Hospital patients who lobbied for the bills, particularly Senate Bill 420, are jubilant.
“We’re proud of our legislators that worked to pass Senate Bill 420,” they wrote in a press statement released on June 28. “This bill is the beginning of a long overdue modernization of the PSRB and Oregon’s mental health system. This bill will improve our treatment, fight stigma, and help us to live full lives.”
Originally, the bill would have given jurisdiction of all patients to the health authority. But a compromise was struck in closed door negotiations to gain the support of the Oregon District Attorneys Association and the law enforcement community, who argued that dangerous people would be released from the hospital and public safety would be threatened.
The compromise creates “Tier I” and “Tier II” populations. “Tier I” refers to patients who committed Measure 11 offenses (violent person-on-person crimes such as murder, rape, etc.). Tier II refers to non-Measure 11 offenses. It is estimated that the Tier I population, which the PSRB will continue having jurisdiction over, is approximately 60 percent of the hospital’s patients.
Advocates such as Bouneff strongly lobbied for the bill’s passage, arguing that doctors and clinicians interacting daily with patients are the most qualified to determine when someone is ready for release.
“The hospital (would have) some control over who comes in and leaves,” Bouneff said. “Right now, they have no control.”
The next step before Senate Bill 420 is implemented is administrative rule-making, which will determine what the Health Authority’s jurisdictional responsibilities are, as well as how it will conduct hearings to determine whether patients are ready for release.
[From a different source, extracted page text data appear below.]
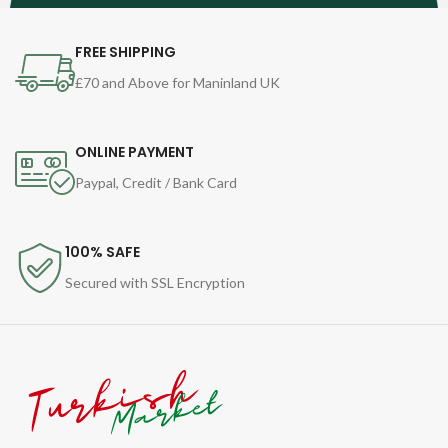
FREE SHIPPING
£70 and Above for Maninland UK
ONLINE PAYMENT
Paypal, Credit / Bank Card
100% SAFE
Secured with SSL Encryption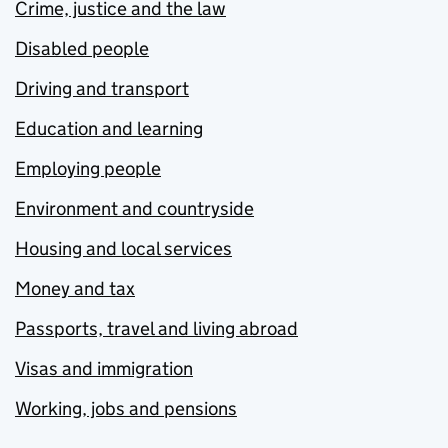
Crime, justice and the law
Disabled people
Driving and transport
Education and learning
Employing people
Environment and countryside
Housing and local services
Money and tax
Passports, travel and living abroad
Visas and immigration
Working, jobs and pensions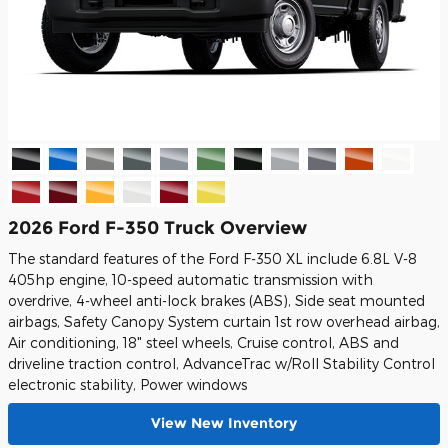
2026 Ford F-350 Truck Overview
The standard features of the Ford F-350 XL include 6.8L V-8
405hp engine, 10-speed automatic transmission with
overdrive, 4-wheel anti-lock brakes (ABS), Side seat mounted
airbags, Safety Canopy System curtain 1st row overhead airbag,
Air conditioning, 18" steel wheels, Cruise control, ABS and
driveline traction control, AdvanceTrac w/Roll Stability Control
electronic stability, Power windows
View New Inventory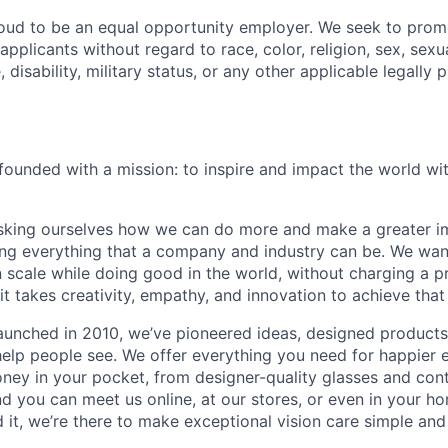
oud to be an equal opportunity employer. We seek to prom
 applicants without regard to race, color, religion, sex, sexua
, disability, military status, or any other applicable legally 
ounded with a mission: to inspire and impact the world wit
sking ourselves how we can do more and make a greater im
ing everything that a company and industry can be. We wa
n scale while doing good in the world, without charging a p
it takes creativity, empathy, and innovation to achieve that
aunched in 2010, we’ve pioneered ideas, designed product
help people see. We offer everything you need for happier e
ney in your pocket, from designer-quality glasses and con
and you can meet us online, at our stores, or even in your 
it, we’re there to make exceptional vision care simple and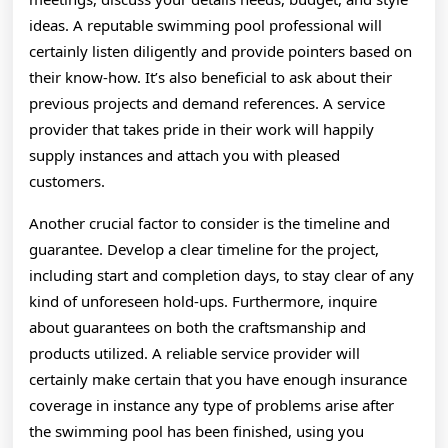
ideas. A reputable swimming pool professional will
certainly listen diligently and provide pointers based on
their know-how. It’s also beneficial to ask about their
previous projects and demand references. A service
provider that takes pride in their work will happily
supply instances and attach you with pleased
customers.
Another crucial factor to consider is the timeline and
guarantee. Develop a clear timeline for the project,
including start and completion days, to stay clear of any
kind of unforeseen hold-ups. Furthermore, inquire
about guarantees on both the craftsmanship and
products utilized. A reliable service provider will
certainly make certain that you have enough insurance
coverage in instance any type of problems arise after
the swimming pool has been finished, using you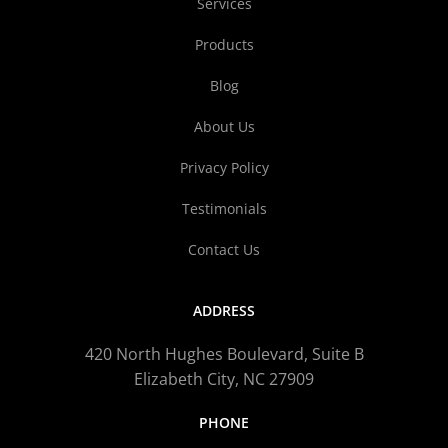
Services
Products
Blog
About Us
Privacy Policy
Testimonials
Contact Us
ADDRESS
420 North Hughes Boulevard, Suite B
Elizabeth City, NC 27909
PHONE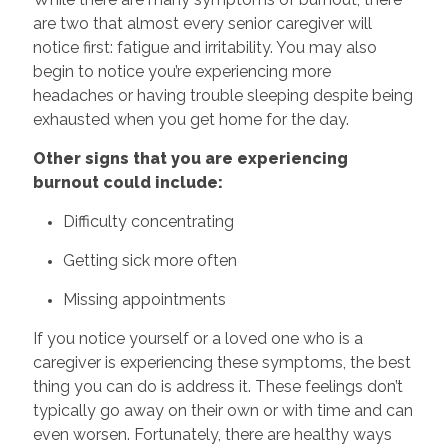
are two that almost every senior caregiver will
notice first: fatigue and irritability. You may also
begin to notice you’re experiencing more
headaches or having trouble sleeping despite being
exhausted when you get home for the day.
Other signs that you are experiencing
burnout could include:
Difficulty concentrating
Getting sick more often
Missing appointments
If you notice yourself or a loved one who is a
caregiver is experiencing these symptoms, the best
thing you can do is address it. These feelings don’t
typically go away on their own or with time and can
even worsen. Fortunately, there are healthy ways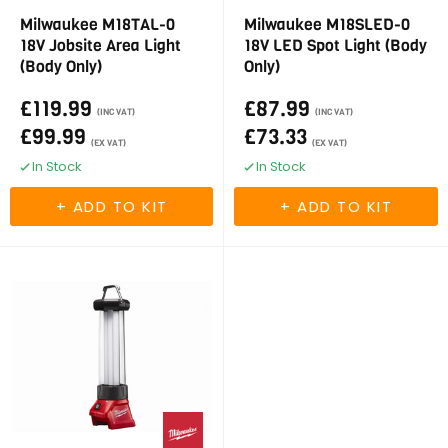
Milwaukee M18TAL-0
Milwaukee M18SLED-0
18V Jobsite Area Light
18V LED Spot Light (Body
(Body Only)
Only)
£119.99
£87.99
(INC VAT)
(INC VAT)
£99.99
£73.33
(EX VAT)
(EX VAT)
In Stock
In Stock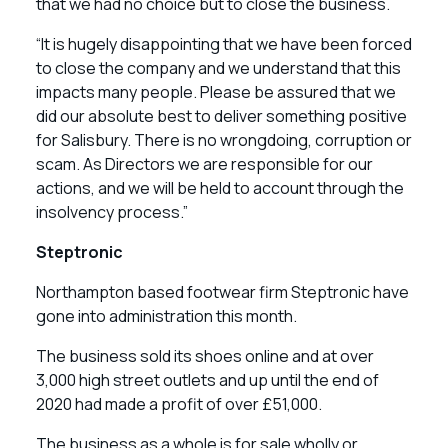
that we had no choice but to close the business.
“It is hugely disappointing that we have been forced
to close the company and we understand that this
impacts many people. Please be assured that we
did our absolute best to deliver something positive
for Salisbury. There is no wrongdoing, corruption or
scam. As Directors we are responsible for our
actions, and we will be held to account through the
insolvency process.”
Steptronic
Northampton based footwear firm Steptronic have
gone into administration this month.
The business sold its shoes online and at over
3,000 high street outlets and up until the end of
2020 had made a profit of over £51,000.
The business as a whole is for sale wholly or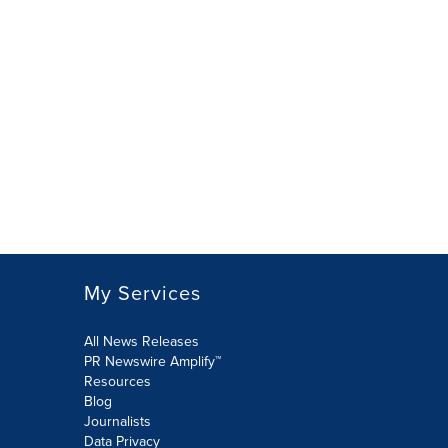
My Services
All News Releases
PR Newswire Amplify™
Resources
Blog
Journalists
Data Privacy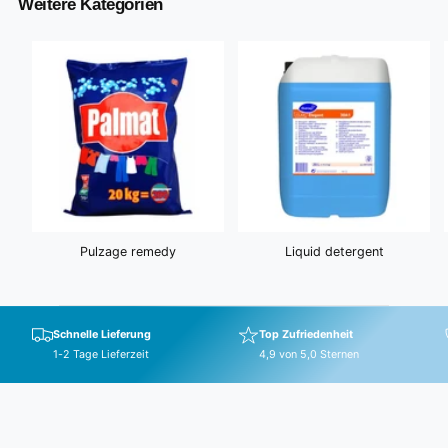
Weitere Kategorien
i
c
e
Pulzage remedy
Liquid detergent
Schnelle Lieferung
Top Zufriedenheit
1-2 Tage Lieferzeit
4,9 von 5,0 Sternen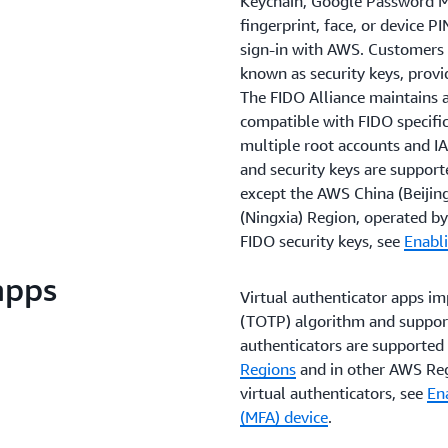
Keychain, Google Password M
fingerprint, face, or device P
sign-in with AWS. Customers 
known as security keys, provi
The FIDO Alliance maintains a 
compatible with FIDO specific
multiple root accounts and IA
and security keys are support
except the AWS China (Beijin
(Ningxia) Region, operated 
FIDO security keys, see
Enabli
apps
Virtual authenticator apps i
(TOTP) algorithm and support 
authenticators are supported 
Regions
and in other AWS Reg
virtual authenticators, see
Ena
(MFA) device
.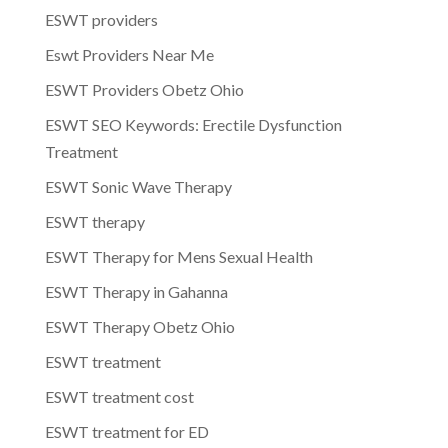
ESWT providers
Eswt Providers Near Me
ESWT Providers Obetz Ohio
ESWT SEO Keywords: Erectile Dysfunction
Treatment
ESWT Sonic Wave Therapy
ESWT therapy
ESWT Therapy for Mens Sexual Health
ESWT Therapy in Gahanna
ESWT Therapy Obetz Ohio
ESWT treatment
ESWT treatment cost
ESWT treatment for ED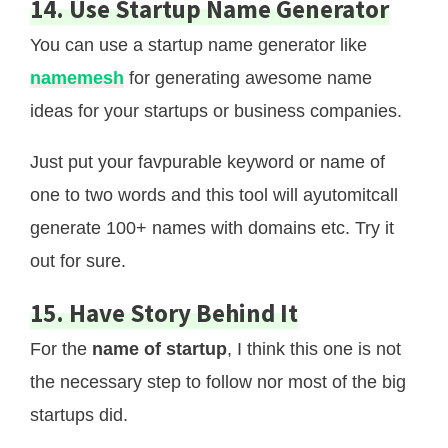
14. Use Startup Name Generator
You can use a startup name generator like
namemesh
for generating awesome name
ideas for your startups or business companies.
Just put your favpurable keyword or name of
one to two words and this tool will ayutomitcall
generate 100+ names with domains etc. Try it
out for sure.
15. Have Story Behind It
For the
name of startup
, I think this one is not
the necessary step to follow nor most of the big
startups did.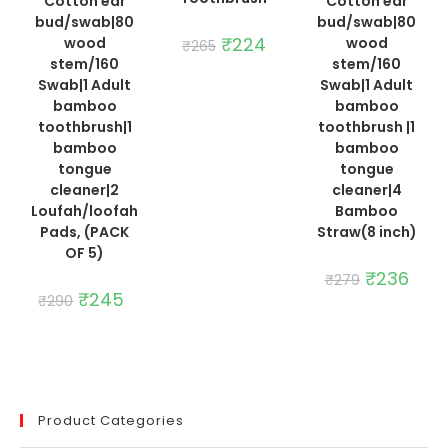
Cotton ear
Cotton ear
bud/swab|80
bud/swab|80
Original
₹
224
Current
wood
wood
₹
265
price
price
stem/160
stem/160
was:
is:
₹265.
₹224.
Swab|1 Adult
Swab|1 Adult
bamboo
bamboo
toothbrush|1
toothbrush |1
bamboo
bamboo
tongue
tongue
cleaner|2
cleaner|4
Loufah/loofah
Bamboo
Pads, (PACK
Straw(8 inch)
OF 5)
Original
₹
236
Curre
₹
279
price
price
Original
₹
245
Current
₹
290
was:
is:
price
price
₹279.
₹236.
was:
is:
₹290.
₹245.
Product Categories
It’s going to be very important for the (PSRB) and the Health Authority to work well together so that we can have an opportunity to have some people transition more effectively,” said Bob Joondeph, the executive director of Disability Rights Oregon. “I’m hoping the rules really emphasize that as much as possible.”
Joondeph says that the changes currently being made to the PSRB represent the beginnings of re-thinking the state hospital’s purpose and function. “The idea is to treat the state hospital like a hospital,” he says. “We don’t want to have it primarily be a prison.”
He expects the changes made this year to be the foundation of future changes to Oregon’s mental health system, and expects the discussion to shift toward considering increasing the budget for community treatment programs, preventive services, and other cost-effective, community-based methods of treating mental illness.